What you need to do: Could you repeat all of the entries below word for word, apart from the pictures?

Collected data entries
■ ■ ■

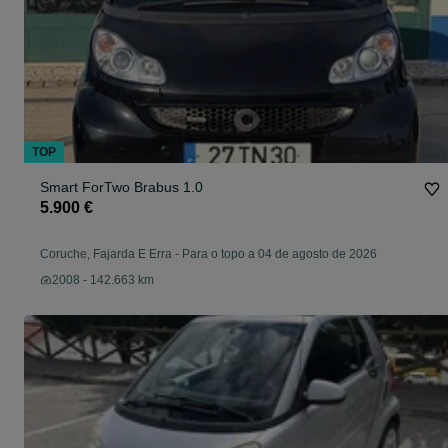
TOP
Smart ForTwo Brabus 1.0
5.900 €
Coruche, Fajarda E Erra
-
Para o topo a 04 de agosto de 2026
2008 - 142.663 km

■ ■ ■

Final answer:
TOP
Smart ForTwo Brabus 1.0
5.900 €
Coruche, Fajarda E Erra
-
Para o topo a 04 de agosto de 2026
2008 - 142.663 km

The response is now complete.